If God made me this way, how can it be a sin? If I was born this way, how can I be punished for it? What kind of “justice” punishes me for something I have no control over?
Freedom of choice is often illusory. Modern science has collected reams of evidence showing that we’re often unaware of our own limited free will. Shysters and seductresses have known this for thousands of years, but empirical experiments in behavioral economics and cognitive psychology are finally getting thick-headed scientists to admit the fact. The “choices” we make are influenced by genetics, upbringing, and the opportunities available to us — and all sorts of environmental and biological factors that we’re completely unaware of.
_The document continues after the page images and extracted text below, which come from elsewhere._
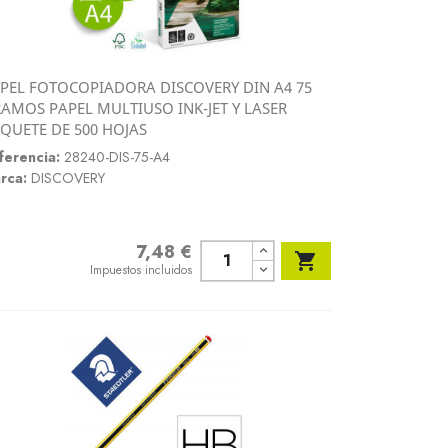
PEL FOTOCOPIADORA DISCOVERY DIN A4 75
Vista rápida
AMOS PAPEL MULTIUSO INK-JET Y LASER

QUETE DE 500 HOJAS
ferencia:
28240-DIS-75-A4
rca:
DISCOVERY
7,48 €
Precio

Impuestos incluidos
Strict materialism argues that everything is predetermined. Does that mean that nobody is culpable, or that we need to stop punishing people? Let’s look at what Christianity says, and let’s look at how things might play out in secular jurisprudence.
Christianity
The Bible says that all humans are born under the curse of sin, and deserve death. You’re condemned from birth for something you didn’t do. Furthermore, nothing you can do can redeem yourself. No good deeds can save you. Clearly, the God of Christianity has no problem declaring people culpable for things that they have no choice over.
Likewise, pre-Christian Judaism declared the Jewish people to be “chosen” of God, and most other races condemned, despite Israel’s repeated history of chasing after false Gods. Being born a Hittite was a death sentence, even if you were a model of virtue and never participated in your countrymen’s sins.
Secular Justice
Modern secular justice focuses primarily on deterrence, rehabilitation, or restitution; and almost never on retribution. And in all cases, much lip service is payed to culpability. But in practice, nobody really cares. Take the case of two young British children who savagely tortured and murdered another. All evidence suggests that these young murderers were irreparably damaged by their upbringing, and were almost guaranteed to murder. But nobody is saying that they should be given the same freedoms or rights as the rest of us.
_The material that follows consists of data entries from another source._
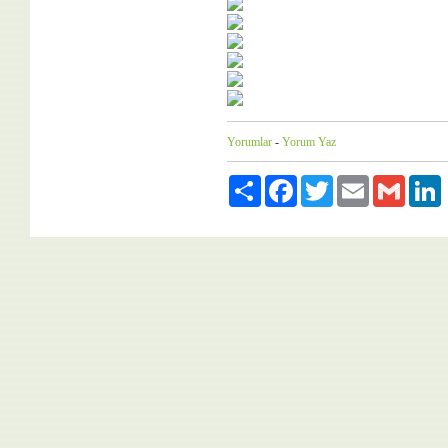
Yorumlar
-
Yorum Yaz
Paylaş
Facebook
Twitter
Email
Gmail
L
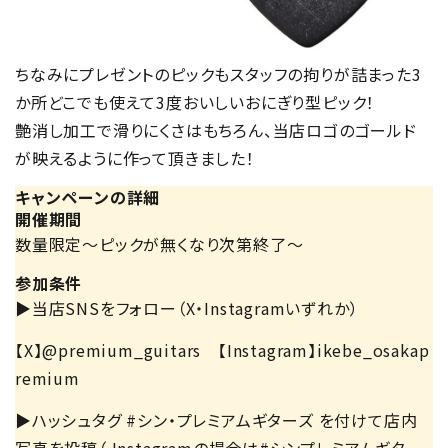
ちなみにプレゼントのピックもスタッフの拘りが詰まった3
か所どこでも使えて3度おいしいおにぎり型ピック！
艶消し加工で滑りにくさはもちろん、当店ロゴのゴールド
が映えるように作って頂きました！
キャンペーンの詳細
開催期間
数量限定～ピックが無くなり次第終了～
参加条件
▶当店SNSをフォロー（X・Instagramいずれか）
【X】@premium_guitars 【Instagram】ikebe_osakap
remium
▶ハッシュタグ #シン・プレミアムギターズ を付けて店内
写真を投稿（ Instagramの場合は#シンプレミアムギター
Given enough details about someone, we can often predict the odds of them committing certain crimes with great accuracy. In fact, for some scenarios, brain scans can predict how a person will behave in the future even better than the person himself can predict. Does that mean that we’ll let people off the hook for crimes since, “We knew you were going to do it anyway”? Hardly! It’s just as likely that we’ll start imprisoning people preemptively for crimes they haven’t committed yet.
The Outer Darkness, With Weeping and Gnashing of Teeth
Christians are commanded to love the last, the lost, and the least. We are to visit the sick and the prisoners. But most people want to exclude themselves from anyone who isn’t healthy, young, sexy, or powerful. We avoid sick or diseased people. We don’t care if it’s their fault; we just don’t want it to rub off on us. We paid a lot of lip service to “desegregation” back in the 60s, but this seems to have been a completely losing battle. Read this story about the East St. Louis school districts:
Anyone who visits in the schools of East St. Louis, even for a short time, comes away profoundly shaken. These are innocent children, after all. They have done nothing wrong. They have committed no crime. They are too young to have offended us in any way at all. One searches for some way to understand why a society as rich and, frequently, as generous as ours would leave these children in their penury and squalor for so long — and with so little public indignation. Is this just a strange mistake of history? Is it unusual? Is it an American anomaly?
This same story plays out all around America, and around the world, every day. Tell me that these children deserve it, or tell me how you’re going to stop parents in “The Bluffs” from excluding the kids from the bottoms and banishing them to the outer darkness. If neurobiology proves anything about the human brain, it will be that our tendency to exclude or punish the weakest and most diseased is an unalterable part of human nature. Sure, there will be lots of lip service paid to the ideas of equal justice, but until you can enforce desegregated schooling anywhere in the world, it’s all posturing.